━━━ PROVIDED RECORDS
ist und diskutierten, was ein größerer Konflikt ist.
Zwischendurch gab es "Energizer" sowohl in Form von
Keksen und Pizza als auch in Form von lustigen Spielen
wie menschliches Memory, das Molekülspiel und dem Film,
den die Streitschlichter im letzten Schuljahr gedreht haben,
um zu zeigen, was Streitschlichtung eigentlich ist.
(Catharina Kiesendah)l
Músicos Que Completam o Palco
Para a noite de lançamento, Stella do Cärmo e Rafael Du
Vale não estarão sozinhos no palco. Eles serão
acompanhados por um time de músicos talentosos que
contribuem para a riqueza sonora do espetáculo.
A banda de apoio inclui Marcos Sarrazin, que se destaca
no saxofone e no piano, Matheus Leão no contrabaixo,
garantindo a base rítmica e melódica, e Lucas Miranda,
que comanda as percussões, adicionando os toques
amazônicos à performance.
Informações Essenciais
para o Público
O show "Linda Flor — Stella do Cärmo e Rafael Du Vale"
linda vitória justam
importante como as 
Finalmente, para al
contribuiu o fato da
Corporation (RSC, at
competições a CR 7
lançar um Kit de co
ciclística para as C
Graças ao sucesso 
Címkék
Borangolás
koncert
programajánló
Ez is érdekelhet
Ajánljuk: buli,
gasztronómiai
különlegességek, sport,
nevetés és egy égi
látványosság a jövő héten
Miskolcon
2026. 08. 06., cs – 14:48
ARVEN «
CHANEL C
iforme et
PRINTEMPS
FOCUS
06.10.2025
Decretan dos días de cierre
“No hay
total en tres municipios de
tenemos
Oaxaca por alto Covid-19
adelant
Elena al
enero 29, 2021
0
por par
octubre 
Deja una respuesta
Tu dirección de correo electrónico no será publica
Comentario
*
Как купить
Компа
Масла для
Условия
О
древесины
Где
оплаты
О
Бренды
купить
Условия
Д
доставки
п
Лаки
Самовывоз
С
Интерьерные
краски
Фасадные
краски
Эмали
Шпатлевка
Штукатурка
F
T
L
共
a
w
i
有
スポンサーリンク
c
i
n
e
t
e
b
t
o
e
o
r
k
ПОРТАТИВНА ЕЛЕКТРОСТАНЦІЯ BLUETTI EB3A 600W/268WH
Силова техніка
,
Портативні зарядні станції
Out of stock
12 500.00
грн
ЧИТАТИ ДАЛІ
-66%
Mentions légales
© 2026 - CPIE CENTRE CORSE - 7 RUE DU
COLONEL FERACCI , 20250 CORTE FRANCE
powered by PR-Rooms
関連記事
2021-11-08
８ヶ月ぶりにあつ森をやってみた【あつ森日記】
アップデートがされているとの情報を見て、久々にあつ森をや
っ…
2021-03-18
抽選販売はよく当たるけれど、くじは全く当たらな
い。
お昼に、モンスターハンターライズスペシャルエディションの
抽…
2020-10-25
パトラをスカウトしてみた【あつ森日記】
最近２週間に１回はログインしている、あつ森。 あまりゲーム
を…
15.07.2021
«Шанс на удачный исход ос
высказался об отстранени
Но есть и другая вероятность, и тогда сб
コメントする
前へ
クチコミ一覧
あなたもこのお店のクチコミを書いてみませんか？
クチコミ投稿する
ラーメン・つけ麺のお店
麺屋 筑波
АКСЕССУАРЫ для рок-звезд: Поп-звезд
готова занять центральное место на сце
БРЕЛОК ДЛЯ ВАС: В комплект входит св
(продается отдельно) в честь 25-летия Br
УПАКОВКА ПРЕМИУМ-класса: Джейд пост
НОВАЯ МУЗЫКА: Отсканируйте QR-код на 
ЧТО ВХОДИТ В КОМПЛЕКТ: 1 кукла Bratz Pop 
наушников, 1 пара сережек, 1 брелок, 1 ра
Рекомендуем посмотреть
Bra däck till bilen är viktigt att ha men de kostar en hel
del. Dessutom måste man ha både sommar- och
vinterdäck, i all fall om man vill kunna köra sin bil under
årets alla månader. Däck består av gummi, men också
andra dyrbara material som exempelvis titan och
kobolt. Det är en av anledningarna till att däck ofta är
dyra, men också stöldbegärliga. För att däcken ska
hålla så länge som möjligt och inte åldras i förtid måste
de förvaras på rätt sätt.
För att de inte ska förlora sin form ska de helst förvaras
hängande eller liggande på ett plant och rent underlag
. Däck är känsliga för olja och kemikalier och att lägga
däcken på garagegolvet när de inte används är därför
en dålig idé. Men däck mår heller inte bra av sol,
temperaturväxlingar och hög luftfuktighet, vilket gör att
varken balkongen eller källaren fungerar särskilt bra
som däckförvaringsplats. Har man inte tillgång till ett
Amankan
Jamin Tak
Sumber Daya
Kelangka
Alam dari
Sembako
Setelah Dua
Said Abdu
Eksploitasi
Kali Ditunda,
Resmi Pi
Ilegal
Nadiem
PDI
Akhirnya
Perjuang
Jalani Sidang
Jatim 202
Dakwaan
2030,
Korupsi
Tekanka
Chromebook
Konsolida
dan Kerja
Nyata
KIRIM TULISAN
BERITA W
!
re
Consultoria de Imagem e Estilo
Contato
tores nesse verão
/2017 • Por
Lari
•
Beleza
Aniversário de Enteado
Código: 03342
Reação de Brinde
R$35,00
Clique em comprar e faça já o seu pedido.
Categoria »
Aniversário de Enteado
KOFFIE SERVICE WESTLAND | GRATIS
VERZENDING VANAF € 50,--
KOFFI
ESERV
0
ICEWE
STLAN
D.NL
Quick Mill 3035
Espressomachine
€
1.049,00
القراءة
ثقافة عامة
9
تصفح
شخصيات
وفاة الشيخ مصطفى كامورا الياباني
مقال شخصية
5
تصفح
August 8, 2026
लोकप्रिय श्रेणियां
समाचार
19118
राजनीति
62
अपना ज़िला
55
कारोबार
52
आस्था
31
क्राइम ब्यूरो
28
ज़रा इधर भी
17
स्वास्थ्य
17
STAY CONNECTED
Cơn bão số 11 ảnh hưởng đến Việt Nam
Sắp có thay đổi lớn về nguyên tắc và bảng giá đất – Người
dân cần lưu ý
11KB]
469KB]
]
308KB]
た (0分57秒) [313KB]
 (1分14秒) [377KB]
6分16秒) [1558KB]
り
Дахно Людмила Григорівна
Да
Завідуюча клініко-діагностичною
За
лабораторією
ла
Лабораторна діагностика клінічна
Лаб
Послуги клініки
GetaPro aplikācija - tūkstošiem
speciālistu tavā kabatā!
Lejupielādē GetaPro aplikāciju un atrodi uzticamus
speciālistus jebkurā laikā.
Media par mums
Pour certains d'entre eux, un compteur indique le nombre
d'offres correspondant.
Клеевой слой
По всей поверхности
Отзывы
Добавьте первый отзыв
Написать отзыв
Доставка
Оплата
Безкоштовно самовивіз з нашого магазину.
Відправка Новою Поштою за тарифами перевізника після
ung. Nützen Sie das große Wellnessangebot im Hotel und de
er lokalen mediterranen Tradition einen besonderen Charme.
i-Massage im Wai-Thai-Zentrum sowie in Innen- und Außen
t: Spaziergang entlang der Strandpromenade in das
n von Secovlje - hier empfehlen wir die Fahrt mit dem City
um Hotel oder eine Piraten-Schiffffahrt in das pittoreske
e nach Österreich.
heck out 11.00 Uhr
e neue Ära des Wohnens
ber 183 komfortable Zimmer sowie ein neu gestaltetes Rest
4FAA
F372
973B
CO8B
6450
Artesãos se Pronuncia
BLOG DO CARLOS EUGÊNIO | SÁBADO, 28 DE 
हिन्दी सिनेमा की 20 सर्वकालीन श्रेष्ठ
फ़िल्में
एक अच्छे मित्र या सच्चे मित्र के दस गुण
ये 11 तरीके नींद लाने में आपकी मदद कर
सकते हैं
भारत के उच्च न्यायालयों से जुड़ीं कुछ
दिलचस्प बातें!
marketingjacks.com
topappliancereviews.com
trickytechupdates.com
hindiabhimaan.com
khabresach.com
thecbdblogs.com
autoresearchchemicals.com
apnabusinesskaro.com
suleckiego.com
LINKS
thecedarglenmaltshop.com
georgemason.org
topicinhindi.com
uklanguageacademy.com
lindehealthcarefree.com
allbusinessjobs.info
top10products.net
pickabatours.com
━━━━━━
Starting with the first line of the records, repeat every line up to and including the one containing "Vale não estarão", and nothing else.

ist und diskutierten, was ein größerer Konflikt ist.
Zwischendurch gab es "Energizer" sowohl in Form von
Keksen und Pizza als auch in Form von lustigen Spielen
wie menschliches Memory, das Molekülspiel und dem Film,
den die Streitschlichter im letzten Schuljahr gedreht haben,
um zu zeigen, was Streitschlichtung eigentlich ist.
(Catharina Kiesendah)l
Músicos Que Completam o Palco
Para a noite de lançamento, Stella do Cärmo e Rafael Du
Vale não estarão sozinhos no palco. Eles serão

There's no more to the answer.